Hip bursitis is inflammation of the bursa located on the outer hip, known as the trochanter.
“The trochanter is that hard piece of bone you can feel on the side of you when you push in. You have muscles that line that area, which can get inflamed from repetitive use,” explains Fitz. “Bursae are small, fluid-filled sacks that line all of our joints. What happens with bursitis is that fluid-filled area can get inflamed.”
This common hip injury is often caused by overuse from repetitive motions such as running or cycling. The good news is that it’s very treatable without surgery.
“With bursitis, topical medications can be of benefit because it’s close to the skin,” says Fitz. “Anti-inflammatory medication can help. And if all of these things fail, injections can be tried in that area as well. These treatments should be used along with physical therapy.”
“The goal with physical therapy is to unpack muscle imbalances so that your hip hurts less,” says Hagen. “The exercises that I find to be the most helpful are those that are core stability exercises: planks and side planks — static holds.”
Hip dysplasia happens when the hip socket doesn’t fully cover the ball of the hip.
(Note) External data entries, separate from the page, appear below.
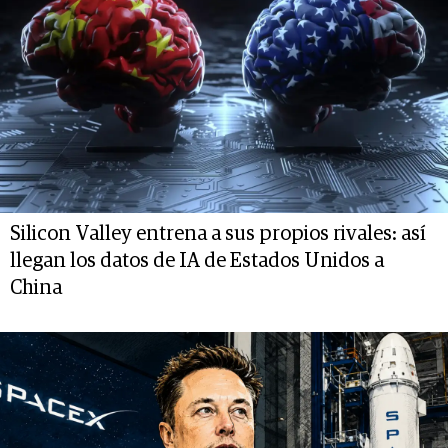
Silicon Valley entrena a sus propios rivales: así
llegan los datos de IA de Estados Unidos a
China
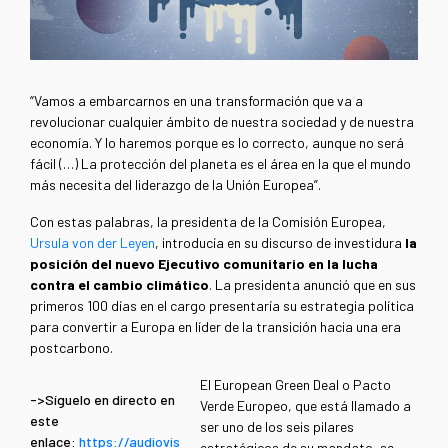
“Vamos a embarcarnos en una transformación que va a
revolucionar cualquier ámbito de nuestra sociedad y de nuestra
economía. Y lo haremos porque es lo correcto, aunque no será
fácil (…) La protección del planeta es el área en la que el mundo
más necesita del liderazgo de la Unión Europea”.
Con estas palabras, la presidenta de la Comisión Europea,
Ursula von der Leyen
, introducía en su discurso de investidura
la
posición del nuevo Ejecutivo comunitario en la lucha
contra el cambio climático
. La presidenta anunció que en sus
primeros 100 días en el cargo presentaría su estrategia política
para convertir a Europa en líder de la transición hacia una era
postcarbono.
El European Green Deal o Pacto
->Síguelo en directo en
Verde Europeo, que está llamado a
este
ser uno de los seis pilares
enlace:
https://audiovis
estratégicos de su mandato, se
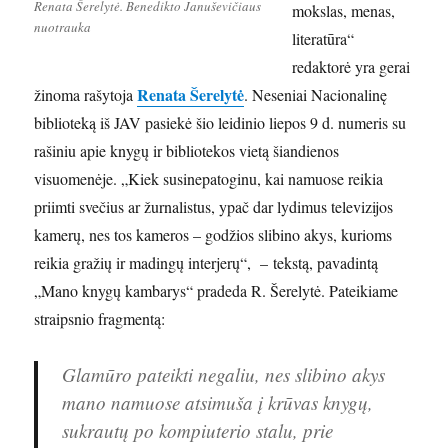
Renata Šerelytė. Benedikto Januševičiaus
mokslas, menas,
nuotrauka
literatūra“
redaktorė yra gerai
Renata Šerelytė
žinoma rašytoja
. Neseniai Nacionalinę
biblioteką iš JAV pasiekė šio leidinio liepos 9 d. numeris su
rašiniu apie knygų ir bibliotekos vietą šiandienos
visuomenėje. „Kiek susinepatoginu, kai namuose reikia
priimti svečius ar žurnalistus, ypač dar lydimus televizijos
kamerų, nes tos kameros – godžios slibino akys, kurioms
reikia gražių ir madingų interjerų“, – tekstą, pavadintą
„Mano knygų kambarys“ pradeda R. Šerelytė. Pateikiame
straipsnio fragmentą:
Glamūro pateikti negaliu, nes slibino akys
mano namuose atsimuša į krūvas knygų,
sukrautų po kompiuterio stalu, prie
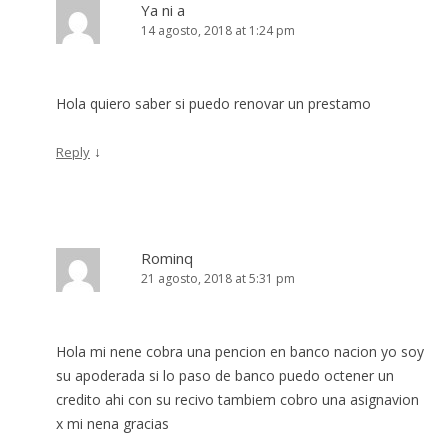
Ya ni a
14 agosto, 2018 at 1:24 pm
Hola quiero saber si puedo renovar un prestamo
↓
Reply
Rominq
21 agosto, 2018 at 5:31 pm
Hola mi nene cobra una pencion en banco nacion yo soy
su apoderada si lo paso de banco puedo octener un
credito ahi con su recivo tambiem cobro una asignavion
x mi nena gracias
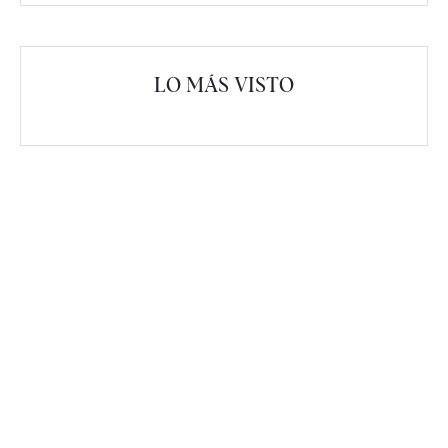
LO MÁS VISTO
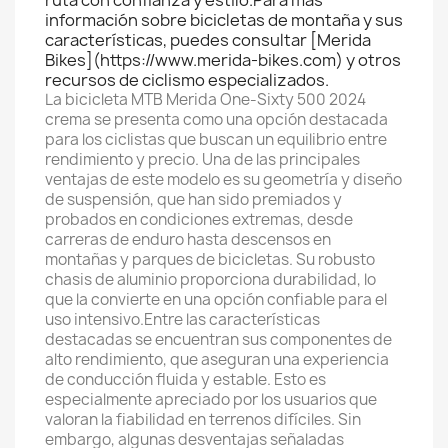
ruta con confianza y estilo.Para más
información sobre bicicletas de montaña y sus
características, puedes consultar [Merida
Bikes](https://www.merida-bikes.com) y otros
recursos de ciclismo especializados.
La bicicleta MTB Merida One-Sixty 500 2024
crema se presenta como una opción destacada
para los ciclistas que buscan un equilibrio entre
rendimiento y precio. Una de las principales
ventajas de este modelo es su geometría y diseño
de suspensión, que han sido premiados y
probados en condiciones extremas, desde
carreras de enduro hasta descensos en
montañas y parques de bicicletas. Su robusto
chasis de aluminio proporciona durabilidad, lo
que la convierte en una opción confiable para el
uso intensivo.Entre las características
destacadas se encuentran sus componentes de
alto rendimiento, que aseguran una experiencia
de conducción fluida y estable. Esto es
especialmente apreciado por los usuarios que
valoran la fiabilidad en terrenos difíciles. Sin
embargo, algunas desventajas señaladas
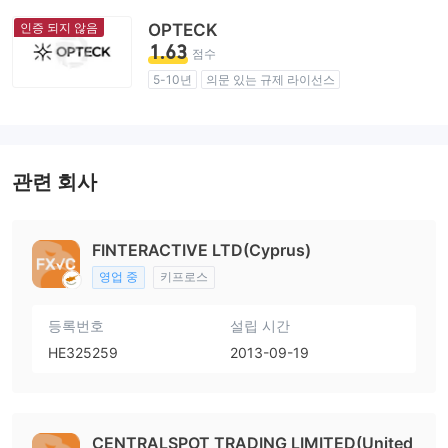
인증 되지 않음
OPTECK
1.63
점수
5-10년
의문 있는 규제 라이선스
업무 구역 의심
잠재적 위험성이 높음
관련 회사
FINTERACTIVE LTD(Cyprus)
영업 중
키프로스
등록번호
설립 시간
HE325259
2013-09-19
CENTRALSPOT TRADING LIMITED(United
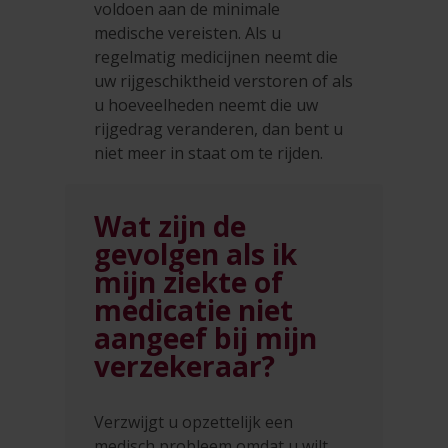
voldoen aan de minimale
medische vereisten. Als u
regelmatig medicijnen neemt die
uw rijgeschiktheid verstoren of als
u hoeveelheden neemt die uw
rijgedrag veranderen, dan bent u
niet meer in staat om te rijden.
Wat zijn de
gevolgen als ik
mijn ziekte of
medicatie niet
aangeef bij mijn
verzekeraar?
Verzwijgt u opzettelijk een
medisch probleem omdat u wilt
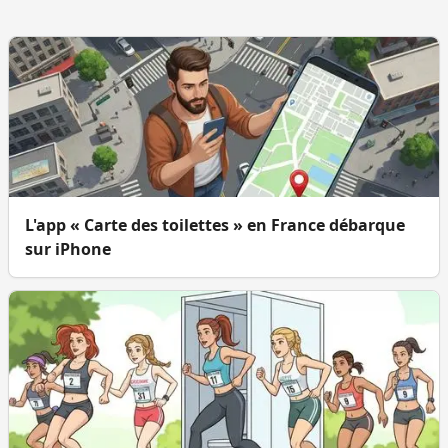
L'app « Carte des toilettes » en France débarque
sur iPhone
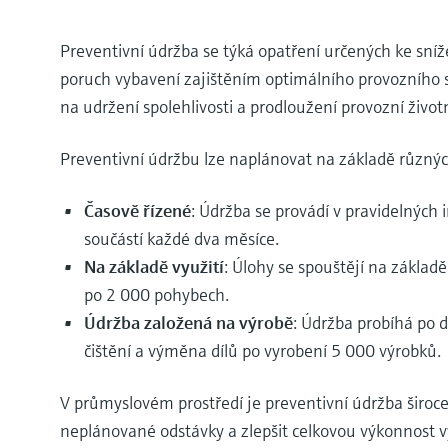
Preventivní údržba se týká opatření určených ke sn
poruch vybavení zajištěním optimálního provozního s
na udržení spolehlivosti a prodloužení provozní život
Preventivní údržbu lze naplánovat na základě různých 
Časově řízené
: Údržba se provádí v pravidelných 
součástí každé dva měsíce.
Na základě využití
: Úlohy se spouštějí na základ
po 2 000 pohybech.
Údržba založená na výrobě
: Údržba probíhá po 
čištění a výměna dílů po vyrobení 5 000 výrobků.
V průmyslovém prostředí je preventivní údržba široc
neplánované odstávky a zlepšit celkovou výkonnost v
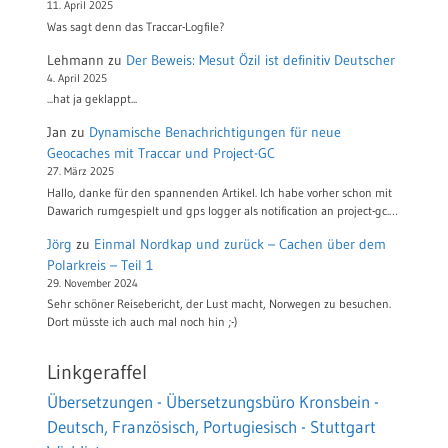
11. April 2025
Was sagt denn das Traccar-Logfile?
Lehmann
zu
Der Beweis: Mesut Özil ist definitiv Deutscher
4. April 2025
...hat ja geklappt...
Jan
zu
Dynamische Benachrichtigungen für neue
Geocaches mit Traccar und Project-GC
27. März 2025
Hallo, danke für den spannenden Artikel. Ich habe vorher schon mit
Dawarich rumgespielt und gps logger als notification an project-gc.…
Jörg
zu
Einmal Nordkap und zurück – Cachen über dem
Polarkreis – Teil 1
29. November 2024
Sehr schöner Reisebericht, der Lust macht, Norwegen zu besuchen.
Dort müsste ich auch mal noch hin ;-)
Linkgeraffel
Übersetzungen - Übersetzungsbüro Kronsbein -
Deutsch, Französisch, Portugiesisch - Stuttgart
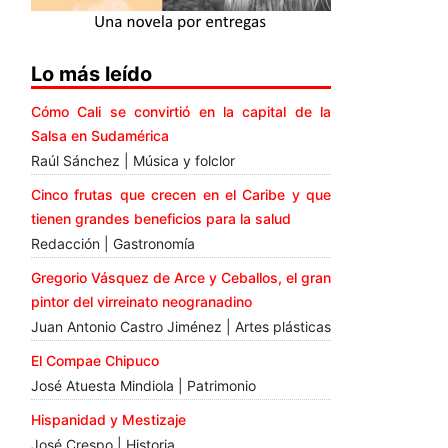
Lo más leído
Cómo Cali se convirtió en la capital de la
Salsa en Sudamérica
Raúl Sánchez | Música y folclor
Cinco frutas que crecen en el Caribe y que
tienen grandes beneficios para la salud
Redacción | Gastronomía
Gregorio Vásquez de Arce y Ceballos, el gran
pintor del virreinato neogranadino
Juan Antonio Castro Jiménez | Artes plásticas
El Compae Chipuco
José Atuesta Mindiola | Patrimonio
Hispanidad y Mestizaje
José Crespo | Historia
This can cause uneven wearing of the hip joint as well as partial or complete hip dislocation.
“Hip dysplasia is where the socket is a little too shallow,” says Hagen.
This structural deformity, like hip impingement, can cause pain. The most effective way to stop hip pain caused by dysplasia in adults is hip preservation surgery.
“With hip preservation surgery, we cut and realign the socket,” explains Hagen.
Realigning the joint allows the hip ball and socket to be in a better position to bear weight and move pain-free.
“Arthritis is degeneration of the smooth lining, like wearing the tread on tires,” explains Fitz.
That smooth lining — called cartilage — can be worn out due to several factors: trauma (for instance, a broken hip), certain medications, rheumatoid arthritis, inflammatory arthritis or simply old age.
“There is also a genetic component,” says Fitz. “If you don’t have the most optimized structure, the cartilage will wear out a little faster. High impact sports and labor can also cause your cartilage to degrade faster.”
Whatever the cause, hip arthritis can be painful and limit your mobility. If you feel like your hip pain is still holding you back after doing physical therapy and injections, it might be time to think about surgery.
“Our most common procedure is called a total hip replacement,” says Fitz.
Here’s how it works: The ball of the hip is removed and the socket is shaped to fit a metal “cup” which will hold the new ball of the hip. Then, a stem is attached to the leg in place of the former ball, which fits into the new hip socket.
If this sounds like a fairly major surgery, that’s because it is. But it’s also quite common and effective.
“Studies routinely show 90-95% excellent or good outcomes,” says Fitz. “Plus, survivorship of the total hip replacement may last up to 30 to 35 years if done well.”
The bottom line
Hip pain can be frustrating to live with and to diagnose — but there are effective treatment options out there.
Start with strengthening exercises recommended by a physical therapist. Your doctor may also recommend nonsteroidal anti-inflammatory drugs, such as ibuprofen, or cortisone injections.
If you’ve exhausted nonsurgical treatment options and are still suffering from hip pain, there are effective surgeries out there.
“For hip pain in general, surgery should be the last option,” says Hagen.
But if it’s so severe that it’s impacting your quality of life, surgery could be an effective, long-lasting solution to help you get moving pain-free again.